Attualità

Migranti. Ecco perché lo sbarco dalla Rise Above non è stato "selettivo"

Antonio Maria Mira mercoledì 9 novembre 2022

La Rise Above della ong tedesca Mission Lifeline è entrata ieri nel porto di Reggio Calabria scortata da Capitaneria di porto e Guardia di finanza

Perché nessuna “selezione” per gli 89 immigrati, a bordo della Rise Above, l’imbarcazione gestita dalla Ong tedesca Mission Lifeline? Uno sbarco con “giallo”.

Sono sbarcati tutti, dopo dieci giorni di navigazione, prima su tre barchini, poi sulla piccola nave della Ong, poi al largo della Sicilia come le altre tre navi, più grandi, delle organizzazioni umanitarie. Ma mentre per queste si è applicata la “selezione”, per la Rise Above lo sbarco è stato autorizzato per tutti, anche per l’equipaggio sceso dopo alcune ore dopo averne accertato la nazionalità. E la nave è potuta ripartire ieri in serata, senza alcuna restrizione, direzione sud, per nuovi soccorsi. Sbarco autorizzato non a Catania, ma a Reggio Calabria, probabilmente per evitare confronti tra i due trattamenti, o anche i riflettori mediatici e politici, concentrati sul porto etneo. I migranti, tra i quali 40 minori, vengono da Costa d’Avorio, Guinea, Tunisia, Camerun, Burkina Faso, Liberia.

Ma perché per loro non è stata applicata la “selezione” come a quelli giunti a Catania? L’arrivo nello scalo reggino, questa è la versione ufficiale, è stato considerato un evento Sar (Search and rescue), ossia un salvataggio in mare in caso di naufragio. Ma anche le altre tre Ong erano intervenute per soccorrere natanti a rischio. Quale la differenza, almeno per le autorità italiane, che ha portato a questa ulteriore “selezione”? Questa volta non si è trattato di selezione personale (soggetti fragili, o ritenuti tali, e non fragili), ma territoriale. Sempre secondo la versione ufficiale, la Rise Above sarebbe intervenuta per soccorrere alcune imbarcazioni in area Sar italiana, nello Jonio, e si sarebbe coordinata con le autorità del nostro Paese. Invece le altre tre Ong sarebbero intervenute in acque di competenza Sar libica e avrebbero soccorso alcune imbarcazioni dopo aver invano contattato Libia, Malta e Italia. Il problema, quindi, non è la nazionalità, la “bandiera”, dell’imbarcazione. La Rise Above è stata trattata come i tre mercantili, battenti bandiera francese, liberiana e delle Isole Marshall, che nei giorni scorsi hanno soccorso decine di persone che hanno potuto sbarcare tranquillamente nei porti di Augusta e Pozzallo.
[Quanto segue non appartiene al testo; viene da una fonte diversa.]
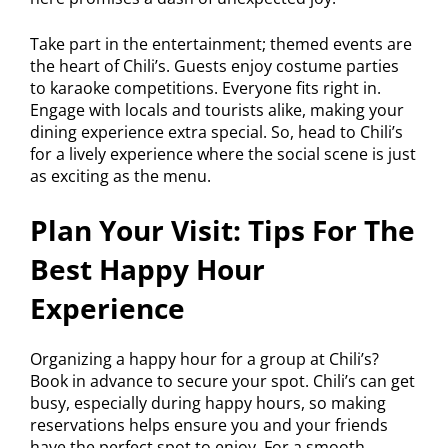
Take part in the entertainment; themed events are
the heart of Chili’s. Guests enjoy costume parties
to karaoke competitions. Everyone fits right in.
Engage with locals and tourists alike, making your
dining experience extra special. So, head to Chili’s
for a lively experience where the social scene is just
as exciting as the menu.
Plan Your Visit: Tips For The
Best Happy Hour
Experience
Organizing a happy hour for a group at Chili’s?
Book in advance to secure your spot. Chili’s can get
busy, especially during happy hours, so making
reservations helps ensure you and your friends
have the perfect spot to enjoy. For a smooth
Ma nel pomeriggio di ieri è emersa una seconda versione, segnalata dal giornalista di Radio Radicale Sergio Scandura, che da anni monitora tutte le imbarcazioni che solcano quotidianamente il mare tra Nordafrica e Europa. Come riporta in un tweet corredato dalla carta nautica, “i naufraghi sbarcati a Reggio Calabria dalla nave di soccorso Ong Rise Above provengono da tre casi Sar che hanno avuto luogo nelle acque internazionali della zona Sar maltese”. Non italiana, dunque. Versione poi confermata in serata dalla Ong tedesca. E’ però da chiarire se l’imbarcazione della Ong sia intervenuta col coordinamento italiano. Perché altrimenti non si capirebbe il diverso trattamento rispetto a quello riservato alle altre tre Ong. Le tre barchette soccorse molto probabilmente venivano dalla Tunisia. E questo spiegherebbe la presenza a bordo solo di immigrati africani, quasi tutti subsahariani. Se davvero fossero stati soccorsi nello Jonio, sarebbero stati in maggioranza egiziani, bengalesi, mediorientali, e le barche sarebbero arrivate dalla Libia orientale. I trafficanti di uomini stanno modificando, per l’ennesima volta, le modalità di trasporto. Così molti degli immigrati sono spostati in Tunisia, che ha visto un forte aumento di partenze. Lo dimostra, appunto, la sempre maggiore presenza sui barchini di immigrati subsahariani, molte famiglie (come quelle sbarcate a Reggio Calabria). Inoltre sono tornate le “navi madri”, proprio come nel caso della Rise Above, pescherecci tunisini che trascinano varie barchette in metallo, gusci di lamiera, dove caricare le persone a poche decine di miglia dalla Sicilia. Poche ma non meno a rischio, sia per la precarietà delle imbarcazioni che per le condizioni del mare.